Le tas de pneus s’enflamme en un souffle et un énorme panache de fumée noire s’élève dans le ciel. Le lampadaire juste à côté du brasier ne tient que quelques minutes avant de s’effondrer. Ce vendredi 20 juin est journée de mobilisation chez Arcelor Mittal Dunkerque. Sur la pelouse du grand rond-point qui dessert l’entrée de l’usine, des barnums et une scène ont été installés, hérissés de drapeaux aux couleurs de la CGT.

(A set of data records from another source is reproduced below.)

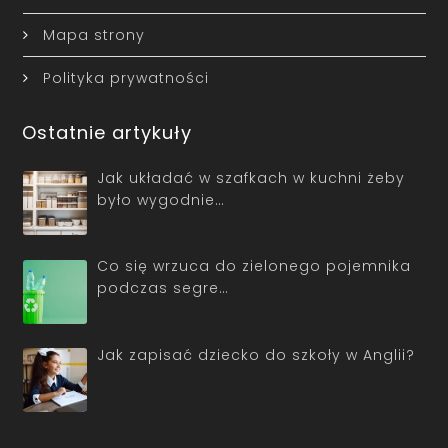
Mapa strony
Polityka prywatności
Ostatnie artykuły
Jak układać w szafkach w kuchni żeby
było wygodnie…
Co się wrzuca do zielonego pojemnika
podczas segre…
Jak zapisać dziecko do szkoły w Anglii?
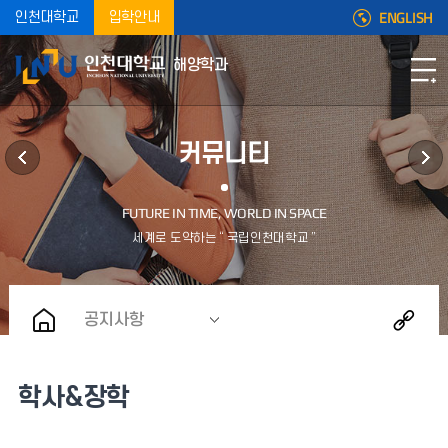
ENGLISH
인천대학교
입학안내
해양학과
커뮤니티
공지사항
학사&장학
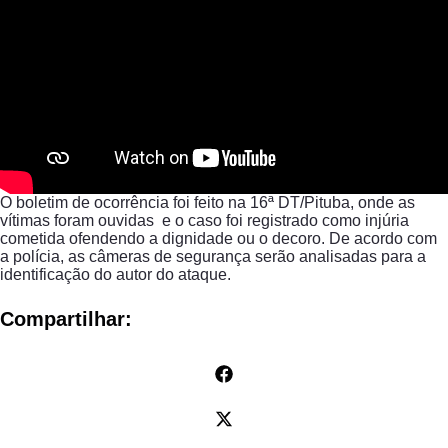
O boletim de ocorrência foi feito na 16ª DT/Pituba, onde as
vítimas foram ouvidas e o caso foi registrado como injúria
cometida ofendendo a dignidade ou o decoro. De acordo com
a polícia, as câmeras de segurança serão analisadas para a
identificação do autor do ataque.
Compartilhar:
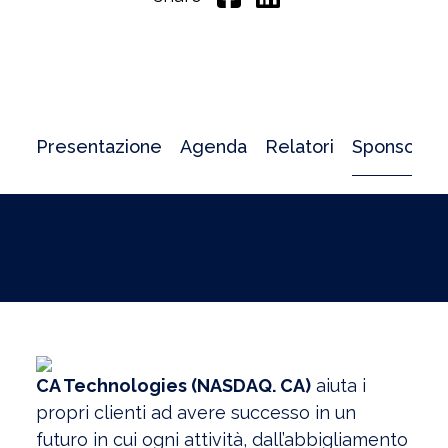
Presentazione
Agenda
Relatori
Sponsor
CA Technologies (NASDAQ. CA)
aiuta i
propri clienti ad avere successo in un
futuro in cui ogni attività, dall’abbigliamento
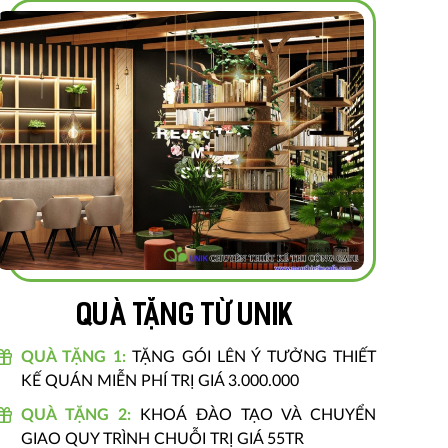
Quà tặng từ unik
QUÀ TẶNG 1:
TẶNG GÓI LÊN Ý TƯỞNG THIẾT
KẾ QUÁN MIỄN PHÍ TRỊ GIÁ 3.000.000
QUÀ TẶNG 2:
KHOÁ ĐÀO TẠO VÀ CHUYỂN
GIAO QUY TRÌNH CHUỖI TRỊ GIÁ 55TR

Plusieurs sites français d’ArcelorMittal sont sous le coup d’un plan de 636 licenciements. À l’aciérie de Dunkerque, sur 3 200 postes en CDI, la direction évoque 270 à 280 postes supprimés, mais promet une centaine de reclassements internes. Reynald Quaegebeur, du syndicat CGT de l’usine, pense que la direction « veut aller au-delà » dans son plan de casse industrielle. Il en veut pour preuve l’annonce de la mise en place d’un four électrique capable de produire seulement 1,5 million de tonnes d’acier par an, alors que l’usine affiche une capacité potentielle de sept millions de tonnes. Bien loin du vaste projet de décarbonation qui avait été promis.

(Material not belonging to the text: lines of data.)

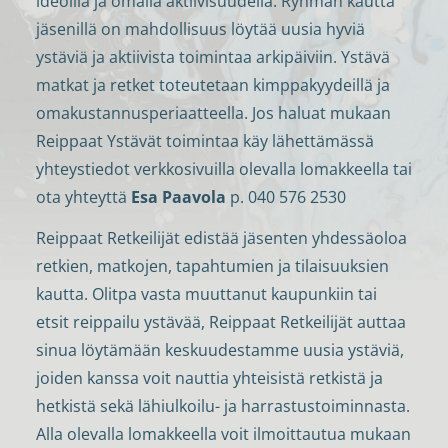
ideoilla ja omalla aktiivisuudella. Ryhmän kautta
jäsenillä on mahdollisuus löytää uusia hyviä
ystäviä ja aktiivista toimintaa arkipäiviin. Ystävä
matkat ja retket toteutetaan kimppakyydeillä ja
omakustannusperiaatteella. Jos haluat mukaan
Reippaat Ystävät toimintaa käy lähettämässä
yhteystiedot verkkosivuilla olevalla lomakkeella tai
ota yhteyttä
Esa Paavola
p. 040 576 2530
Reippaat Retkeilijät edistää jäsenten yhdessäoloa
retkien, matkojen, tapahtumien ja tilaisuuksien
kautta. Olitpa vasta muuttanut kaupunkiin tai
etsit reippailu ystävää, Reippaat Retkeilijät auttaa
sinua löytämään keskuudestamme uusia ystäviä,
joiden kanssa voit nauttia yhteisistä retkistä ja
hetkistä sekä lähiulkoilu- ja harrastustoiminnasta.
Alla olevalla lomakkeella voit ilmoittautua mukaan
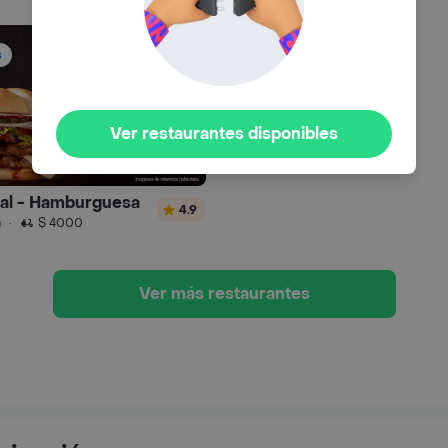
s
Ver restaurantes disponibles
ral - Hamburguesa
4.9
n
·
$ 4000
Ver más restaurantes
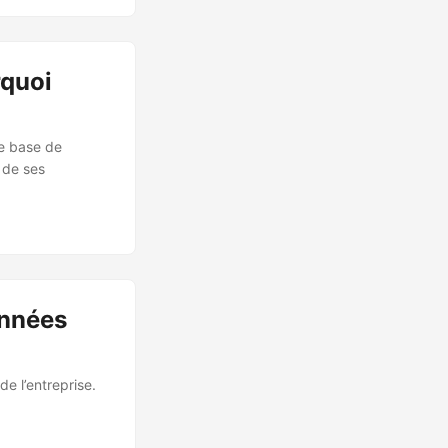
rquoi
e base de
n de ses
onnées
e l’entreprise.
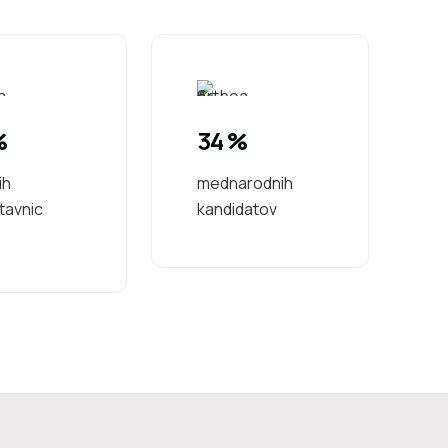
%
34 %
ih
mednarodnih
tavnic
kandidatov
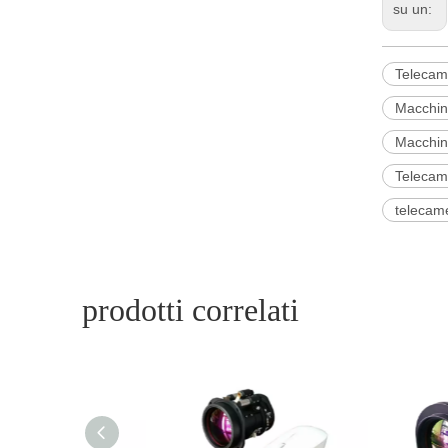
su un:
Telecam
Macchina
Macchina
Telecame
telecame
prodotti correlati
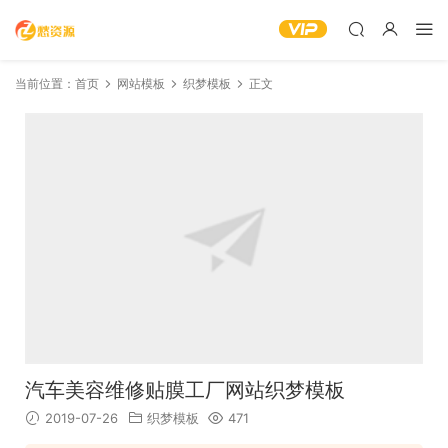
当前位置：
首页
网站模板
织梦模板
正文
汽车美容维修贴膜工厂网站织梦模板
2019-07-26
织梦模板
471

« En 2003, j’ai vu mon père les larmes aux yeux, je n’ai pas envie de revivre ça. » Gaëtan Lecocq, CGT ArcelorMittal Dunkerque

« En 2003, j’ai vu mon père les larmes aux yeux, je n’ai pas envie de revivre ça. » Sur la scène, Gaëtan Lecocq, secrétaire de la CGT d’ArcelorMittal Dunkerque, a pris la parole. Il se souvient de la fermeture de Sollac à Isbergues (Pas-de-Calais), où travaillait son père, qui a ensuite été transféré dans l’usine où œuvre aujourd’hui son fils. Aux élus locaux et parlementaires présents, LFI – qui comptait une importante délégation de députés –, PCF, écologistes et socialistes, il lance : « J’ai besoin de vous pour une proposition de loi transpartisane afin de sauver notre acier. » « Quelle sera la position du Rassemblement national ? », s’interroge-t-il, ne cachant pas son aversion pour le parti d’extrême droite.

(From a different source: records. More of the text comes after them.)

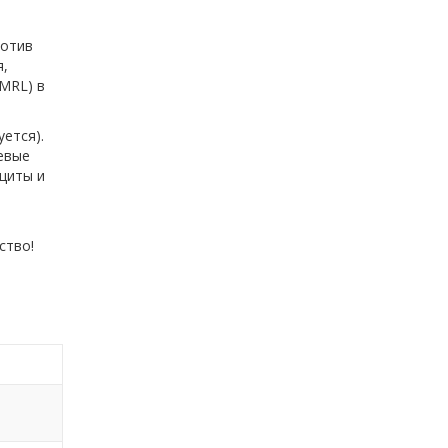
ротив
я,
MRL) в
ется).
евые
щиты и
ство!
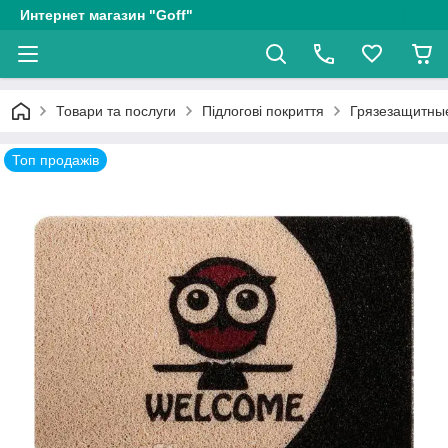
Интернет магазин "Goff"
Товари та послуги
Підлогові покриття
Грязезащитные
Топ продажів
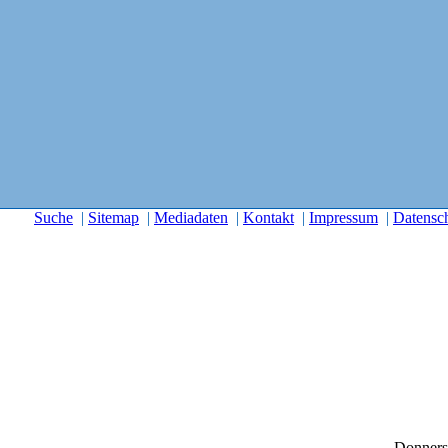
Suche
|
Sitemap
|
Mediadaten
|
Kontakt
|
Impressum
|
Datensc
Donners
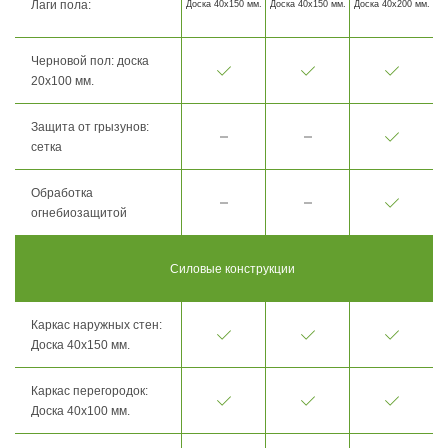
Лаги пола:
Доска 40х150 мм.
Доска 40х150 мм.
Доска 40х200 мм.
Черновой пол: доска
20х100 мм.
Защита от грызунов:
сетка
Обработка
огнебиозащитой
Силовые конструкции
Каркас наружных стен:
Доска 40х150 мм.
Каркас перегородок:
Доска 40х100 мм.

« Nationalisation totale et définitive »

« Les élus et parlementaires sont des appuis importants », insiste Baptiste Talbot, chargé de la coordination des luttes au Bureau confédéral de la CGT, disqualifiant lui aussi l’extrême droite, « qui oppose les travailleuses et travailleurs entre eux, récupère les luttes et fait le jeu in fine de l’extrême droite ». Si la nationalisation revient dans toutes les bouches, cette revendication est soumise à des garanties supplémentaires. « Nationalisation totale et définitive, sous contrôle des travailleurs », prévient la banderole installée sur scène. « Sans rachat, ni indemnisation » de l’actionnaire, complète Christian Porta. Pour ce délégué CGT d’une boulangerie industrielle de Moselle, venu dans le Nord exprimer sa solidarité, les milliards de bénéfices et de dividendes déjà empochés suffisent amplement.

De la petite délégation allemande de IG Metall aux syndicats CGT de Total, de l’Afpa (formation pour adultes) ou de la Santé, un autre sentiment prédomine dans les interventions. Celui que le combat des ArcelorMittal est universel. Un combat dont on entendra à nouveau parler dans les prochaines semaines. Et peut-être le 7 juillet, lors de l’étape du Tour de France qui reliera Valenciennes à Dunkerque.